Follow the Globe's live coverage of the Toronto transit vote at 9:30 a.m. ET, by clicking here.

When Councillor Karen Stintz thinks about the verbal assault she's sure to endure on the council floor, she breaks into a nervous smile.

"Just trying to get through the day," she says, when asked her survival strategy for a special council meeting set for Wednesday morning. "Just trying to get through the vote."

The stakes could not be higher. Over the past month, Ms. Stintz, Mayor Rob Ford's hand-picked TTC Chair, has led a council insurrection that threatens to toss out the mayor's underground transit strategy and replace it with a reanimated Transit City, the plan Mr. Ford pronounced dead upon entering office.

Councillors are looking ahead to the seminal vote – one that will determine the fate of Toronto transit and about $2-billion – with a mix of dread, defiance and bravado.

"It's a straight-up fight," said Councillor Gord Perks. "The differences are pretty clear. There aren't a lot of nuances to quibble about."

Ms. Stintz will be asking councillors to support a 2009 memorandum of agreement with the province to build light-rail lines on Eglinton, Sheppard Ave. East, Finch Ave. West and replace the existing Scarborough Rapid Transit line – all at a price tag of $8.4-billion.

Mr. Ford declared the agreement dead when he took office, signing a memorandum of understanding to divert the $8.4-billion to building a single line beneath Eglinton Avenue, and pledging to build a Sheppard subway with private-sector dollars.

But a report commissioned to formulate a business model for the mayor's Sheppard subway found that it could not be built without a $1-billion shortfall, a gap the city would have to close by imposing new citywide development charges and other politically risky fees.

"They've had a year to find funding," said Ms. Stintz. "I've asked the mayor repeatedly, 'Show me a plan that pays for the Sheppard subway,' and after a year we still don't have the plan."

But to void the mayor's plan, councillors will need to sign on to a project that some councillors find equally thin. One councillor was so unsure what the vote entailed that she was asking reporters for details.

The vote has created several cleavages within Mr. Ford's team – both between Ms. Stintz and the mayor's office, and among right-leaning councillors who have differing views on how they should react to a potential rejuvenation of a transit plan last championed under mayor David Miller, their eternal foe.

Ms. Stintz, a fiscal conservative who remained a trusted Ford ally throughout the first term of council, has assembled a coalition of 23 supporters – most of them members of council's left-leaning faction. She would need 22 to win the vote.

Councillors huddled throughout Tuesday's council session, while rumours circulated of a last-minute agreement. Some councillors suggested a resolution might be found by focusing on the Eglinton line first and putting aside the Sheppard subway question for another day.

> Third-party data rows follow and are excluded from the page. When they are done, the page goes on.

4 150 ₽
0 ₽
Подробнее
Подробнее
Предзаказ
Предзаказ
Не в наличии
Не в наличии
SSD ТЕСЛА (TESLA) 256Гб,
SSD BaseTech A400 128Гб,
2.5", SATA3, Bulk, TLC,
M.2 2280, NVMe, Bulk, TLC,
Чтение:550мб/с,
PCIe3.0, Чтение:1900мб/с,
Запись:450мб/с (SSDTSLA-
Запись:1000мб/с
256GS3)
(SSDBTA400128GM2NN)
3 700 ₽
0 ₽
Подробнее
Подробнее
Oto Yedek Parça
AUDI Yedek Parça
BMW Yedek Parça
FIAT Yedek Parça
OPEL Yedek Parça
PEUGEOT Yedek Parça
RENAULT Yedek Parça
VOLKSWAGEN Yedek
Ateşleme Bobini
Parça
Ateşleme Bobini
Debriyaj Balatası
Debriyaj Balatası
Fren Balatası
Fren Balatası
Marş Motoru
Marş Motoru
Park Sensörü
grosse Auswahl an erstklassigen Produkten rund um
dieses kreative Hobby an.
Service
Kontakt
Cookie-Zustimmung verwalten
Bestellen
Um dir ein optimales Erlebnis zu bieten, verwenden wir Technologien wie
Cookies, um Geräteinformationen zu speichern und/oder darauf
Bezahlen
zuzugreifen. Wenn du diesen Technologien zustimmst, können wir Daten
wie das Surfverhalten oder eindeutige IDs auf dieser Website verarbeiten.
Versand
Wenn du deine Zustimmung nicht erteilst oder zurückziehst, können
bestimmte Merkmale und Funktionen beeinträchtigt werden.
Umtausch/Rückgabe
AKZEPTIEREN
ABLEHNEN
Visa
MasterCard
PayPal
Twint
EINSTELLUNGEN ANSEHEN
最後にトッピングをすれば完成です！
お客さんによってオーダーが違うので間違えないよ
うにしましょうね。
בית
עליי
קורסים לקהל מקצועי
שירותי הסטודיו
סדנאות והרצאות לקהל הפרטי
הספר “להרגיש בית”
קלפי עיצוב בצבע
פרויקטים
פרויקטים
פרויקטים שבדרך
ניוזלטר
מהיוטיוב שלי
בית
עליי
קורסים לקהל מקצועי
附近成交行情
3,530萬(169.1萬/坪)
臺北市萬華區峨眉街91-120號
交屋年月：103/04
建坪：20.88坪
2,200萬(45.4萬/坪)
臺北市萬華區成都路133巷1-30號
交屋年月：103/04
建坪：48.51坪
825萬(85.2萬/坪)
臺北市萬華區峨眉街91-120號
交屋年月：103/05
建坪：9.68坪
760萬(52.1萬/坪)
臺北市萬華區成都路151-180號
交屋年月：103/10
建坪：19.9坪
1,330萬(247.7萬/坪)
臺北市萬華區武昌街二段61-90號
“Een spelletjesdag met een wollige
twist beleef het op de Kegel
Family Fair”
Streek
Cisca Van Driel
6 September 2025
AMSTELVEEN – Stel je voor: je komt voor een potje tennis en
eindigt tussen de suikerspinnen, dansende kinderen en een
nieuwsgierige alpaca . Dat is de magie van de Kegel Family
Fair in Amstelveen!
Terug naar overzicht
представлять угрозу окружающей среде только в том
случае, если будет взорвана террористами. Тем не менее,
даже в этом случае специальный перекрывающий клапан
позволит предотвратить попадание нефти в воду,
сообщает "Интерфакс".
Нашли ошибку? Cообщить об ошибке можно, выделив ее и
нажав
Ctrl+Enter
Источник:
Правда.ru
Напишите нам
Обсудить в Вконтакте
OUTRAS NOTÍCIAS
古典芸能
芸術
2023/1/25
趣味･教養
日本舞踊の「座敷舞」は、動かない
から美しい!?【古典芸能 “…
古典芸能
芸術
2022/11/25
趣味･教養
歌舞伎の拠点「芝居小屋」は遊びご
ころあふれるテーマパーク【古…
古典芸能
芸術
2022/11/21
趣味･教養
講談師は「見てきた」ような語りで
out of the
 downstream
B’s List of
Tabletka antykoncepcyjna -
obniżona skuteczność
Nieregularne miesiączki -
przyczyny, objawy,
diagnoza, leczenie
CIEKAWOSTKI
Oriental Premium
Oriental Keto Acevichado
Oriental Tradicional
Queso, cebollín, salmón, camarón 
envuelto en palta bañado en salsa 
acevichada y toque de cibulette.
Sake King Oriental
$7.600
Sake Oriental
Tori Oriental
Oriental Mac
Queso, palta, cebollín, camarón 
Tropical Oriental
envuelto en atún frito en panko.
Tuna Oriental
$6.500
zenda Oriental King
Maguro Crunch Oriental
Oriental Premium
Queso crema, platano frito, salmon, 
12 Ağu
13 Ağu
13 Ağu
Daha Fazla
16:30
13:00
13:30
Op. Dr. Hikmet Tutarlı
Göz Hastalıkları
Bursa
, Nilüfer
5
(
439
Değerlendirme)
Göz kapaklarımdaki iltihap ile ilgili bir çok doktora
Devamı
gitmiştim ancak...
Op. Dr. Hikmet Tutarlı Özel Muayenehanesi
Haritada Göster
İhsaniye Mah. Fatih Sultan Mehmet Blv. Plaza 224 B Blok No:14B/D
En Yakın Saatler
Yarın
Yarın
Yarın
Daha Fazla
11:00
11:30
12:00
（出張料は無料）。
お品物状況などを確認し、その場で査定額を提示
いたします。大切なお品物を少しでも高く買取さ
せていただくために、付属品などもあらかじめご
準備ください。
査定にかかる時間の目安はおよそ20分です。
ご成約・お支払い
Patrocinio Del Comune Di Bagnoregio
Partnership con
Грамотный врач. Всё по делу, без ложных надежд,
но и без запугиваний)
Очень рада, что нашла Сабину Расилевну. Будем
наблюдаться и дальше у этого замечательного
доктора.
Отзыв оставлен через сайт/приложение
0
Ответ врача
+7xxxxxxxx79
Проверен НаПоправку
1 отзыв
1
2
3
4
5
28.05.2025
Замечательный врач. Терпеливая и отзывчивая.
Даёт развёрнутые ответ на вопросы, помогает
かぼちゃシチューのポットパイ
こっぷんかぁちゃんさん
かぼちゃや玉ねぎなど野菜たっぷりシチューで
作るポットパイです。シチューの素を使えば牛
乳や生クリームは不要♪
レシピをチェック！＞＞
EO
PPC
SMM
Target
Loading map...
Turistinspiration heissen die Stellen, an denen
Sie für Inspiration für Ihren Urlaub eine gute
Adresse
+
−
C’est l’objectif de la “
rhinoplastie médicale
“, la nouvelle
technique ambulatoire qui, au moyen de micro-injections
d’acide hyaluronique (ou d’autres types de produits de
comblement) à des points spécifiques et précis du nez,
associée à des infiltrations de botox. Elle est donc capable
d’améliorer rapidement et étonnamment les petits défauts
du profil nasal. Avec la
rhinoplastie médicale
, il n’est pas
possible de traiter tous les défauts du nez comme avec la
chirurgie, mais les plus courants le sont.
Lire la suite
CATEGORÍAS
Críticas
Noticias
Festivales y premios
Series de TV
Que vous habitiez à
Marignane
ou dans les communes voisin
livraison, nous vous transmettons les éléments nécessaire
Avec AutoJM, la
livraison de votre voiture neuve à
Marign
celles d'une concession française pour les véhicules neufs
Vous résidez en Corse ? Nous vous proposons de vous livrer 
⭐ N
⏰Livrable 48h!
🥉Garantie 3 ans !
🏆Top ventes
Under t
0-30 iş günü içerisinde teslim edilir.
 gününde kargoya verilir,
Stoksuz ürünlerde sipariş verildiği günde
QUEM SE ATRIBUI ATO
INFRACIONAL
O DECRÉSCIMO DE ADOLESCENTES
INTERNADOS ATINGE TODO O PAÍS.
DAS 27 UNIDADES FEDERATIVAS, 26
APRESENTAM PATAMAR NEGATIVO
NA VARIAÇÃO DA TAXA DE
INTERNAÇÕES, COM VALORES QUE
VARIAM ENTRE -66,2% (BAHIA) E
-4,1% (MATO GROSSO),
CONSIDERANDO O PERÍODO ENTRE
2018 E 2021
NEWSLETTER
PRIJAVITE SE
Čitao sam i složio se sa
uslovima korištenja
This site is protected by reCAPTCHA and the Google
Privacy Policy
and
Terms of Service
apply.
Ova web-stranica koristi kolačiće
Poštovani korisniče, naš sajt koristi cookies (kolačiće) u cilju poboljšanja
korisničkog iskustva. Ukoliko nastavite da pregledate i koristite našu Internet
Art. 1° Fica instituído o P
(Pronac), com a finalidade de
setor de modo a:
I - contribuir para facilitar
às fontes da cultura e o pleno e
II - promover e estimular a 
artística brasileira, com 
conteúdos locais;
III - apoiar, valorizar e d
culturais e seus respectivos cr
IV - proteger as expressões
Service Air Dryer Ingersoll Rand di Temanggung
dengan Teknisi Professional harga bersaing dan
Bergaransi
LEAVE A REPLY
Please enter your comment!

But by Tuesday evening, no deal emerged.

In a sign the mayor is taking the challenge seriously, his office issued a message asking voters to write councillors in support of Mr. Ford's transit plan. "Many Councillors are looking to disband my rapid transit plan in favour of a light-rail vehicle network that would put more tracks on the roads, create traffic chaos and result in years of needless, messy and inconvenient construction," said the e-mailed message. "It is now time for Toronto residents to express their views on underground rapid transit."

Members of the Stintz coalition remained in buoyant spirits, however. One of them, Councillor Joe Mihevc, insisted everything was "game on" for Wednesday.

The proposal will hit the floor in the form of an omnibus motion that includes the 2009 agreement and requests to study other transit projects, such as an extension of the Bloor-Danforth subway line to Scarborough Town Centre, according to Ms. Stintz.

Councillor Norm Kelly, a TTC commissioner and member of the mayor's executive, said the province, which is funding the project, should ignore council if it votes against the mayor's plan.

"Would I respect it? No, because I think it's the wrong decision," he said. "I would be severely disappointed if council made that decision."

His colleague, Councillor Denzil Minnan-Wong, saw it differently. While he doesn't support Ms. Stintz's plan, he would rather see the city forge ahead with any transit project than get bogged down in political indecision any longer.

"Whatever the vote is, we need to move forward," he said.